NAVAL OPERATIONS, STRATEGIC OVERVIEW. In theory, Britain's Royal Navy should have been the key to crushing the American Revolution. It was the most powerful navy in the history of the world; the American colonies were so disposed along the coast and so divided by estuaries and navigable rivers as to make all regions accessible to sea power; and the rebelling colonies lacked the resources necessary for constructing a navy capable of contending with that of the mother county. Yet the Royal Navy did not win the war, and even before 1778, when France sent ships to support the colonies, the British failed to exploit an advantage that should have been decisive.

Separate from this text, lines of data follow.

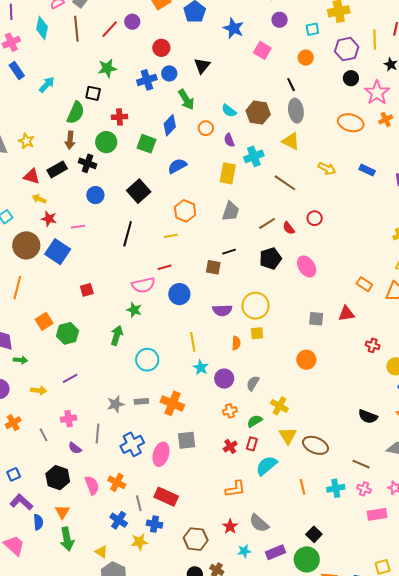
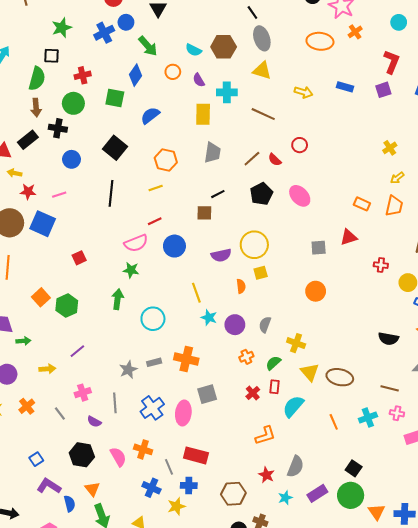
cyan cross: (254, 156) -> (227, 92), turned 30
gray semicircle: (259, 523) -> (296, 467), turned -100

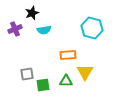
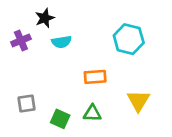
yellow triangle: (85, 72) -> (138, 101), moved
gray square: (27, 74) -> (27, 103), moved
green square: (43, 85) -> (60, 119), turned 32

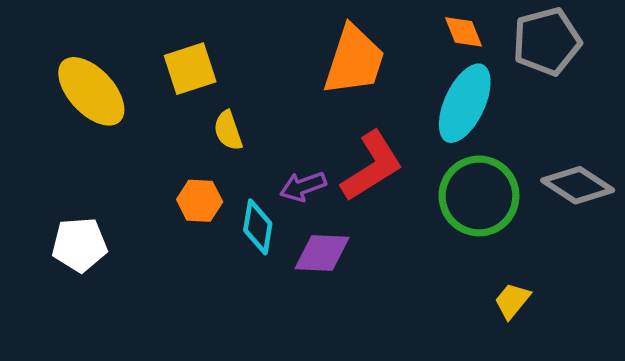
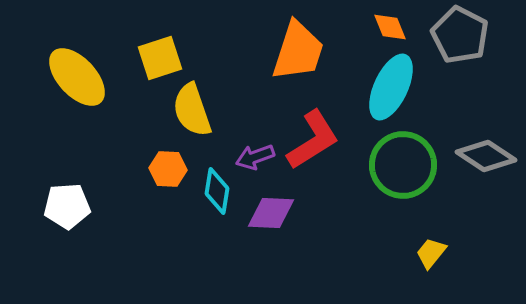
gray pentagon: (547, 41) -> (460, 35), turned -30
yellow semicircle: (228, 131) -> (192, 110), size x1.6

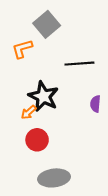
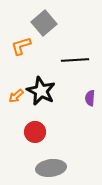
orange arrow: (29, 112) -> (16, 96), moved

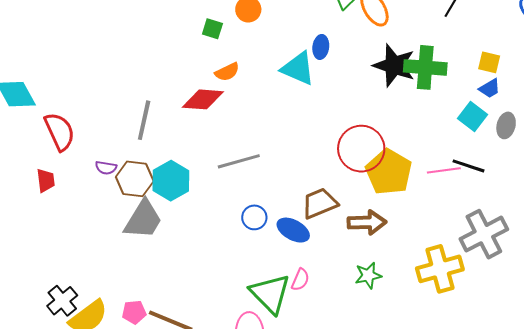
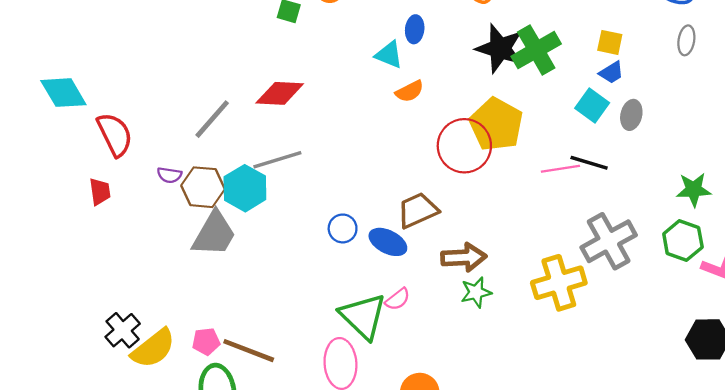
green cross: (425, 67) -> (536, 50), turned -33
cyan triangle: (298, 68) -> (389, 55), size x0.7
orange semicircle: (227, 72) -> (410, 91), moved
gray line: (144, 120) -> (212, 119), turned 30
gray line: (239, 161) -> (277, 160), moved
yellow pentagon: (389, 172) -> (496, 124), moved
brown arrow: (367, 222) -> (464, 257), moved
pink semicircle: (300, 280) -> (398, 299), turned 30

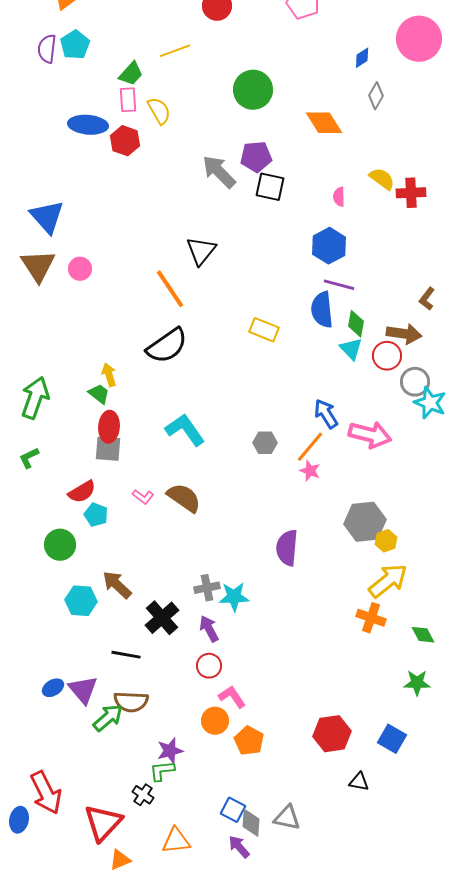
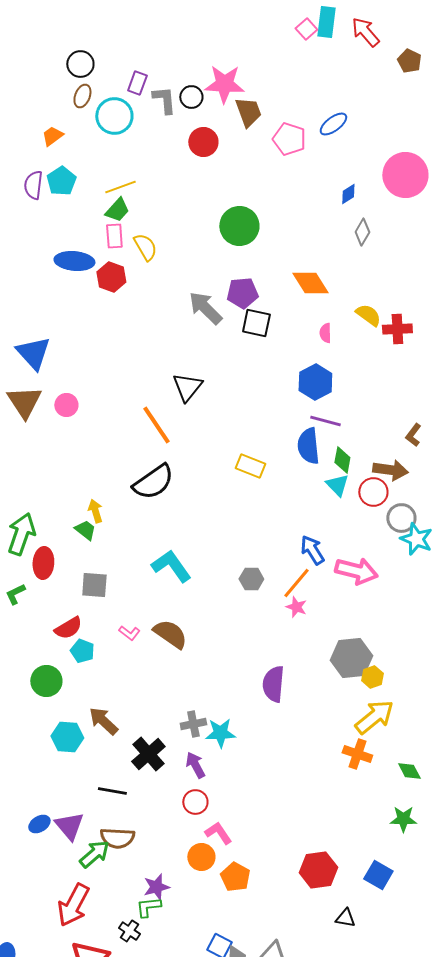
yellow line: (175, 51) -> (120, 187), moved
orange diamond: (324, 123) -> (310, 283), moved
red ellipse: (109, 427) -> (43, 563), moved
red arrow: (46, 793) -> (73, 905), moved, turned 54

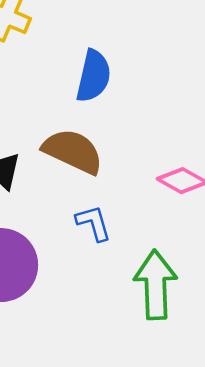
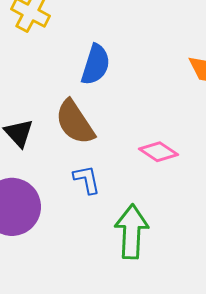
brown semicircle: (73, 151) -> (75, 122), turned -153

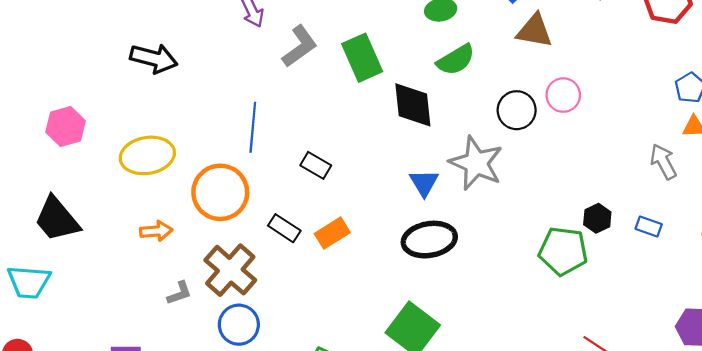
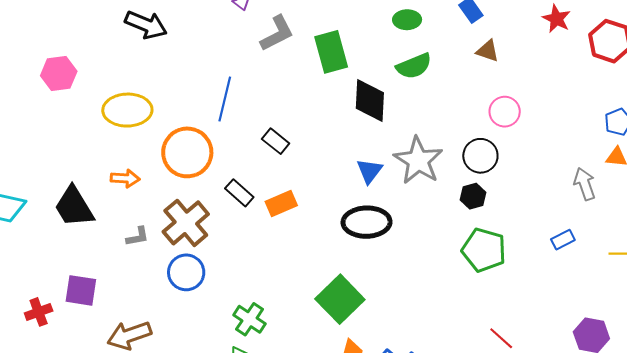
brown triangle: (534, 31) -> (488, 51), size x0.7
black circle: (517, 110) -> (480, 156), moved
black hexagon: (597, 218) -> (473, 196), moved
black trapezoid: (57, 219) -> (74, 207), moved
blue rectangle: (649, 226) -> (563, 240), turned -55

As a result, the naval battles of the Revolution were secondary in strategic importance to the land operations, which British strategists expected to produce a quick victory early in the war. Meanwhile, privateering was exploited by the colonists, to their great advantage.

In 1775 Britain's Royal Navy had 131 ships of the line and 139 craft of other classes. By 1783 this total of 270 had been swelled to 468, of which about 100—mainly frigates and lighter vessels—were committed in America. In quality, however, the British navy was in an incredibly bad state. Many of the ships had been reduced by neglect to virtual wrecks, many of its officers and men were substandard, and debts incurred while fighting the French and Indian War had led to cuts in government spending, which left the Royal Navy the without a supply of seasoned timber for ship construction.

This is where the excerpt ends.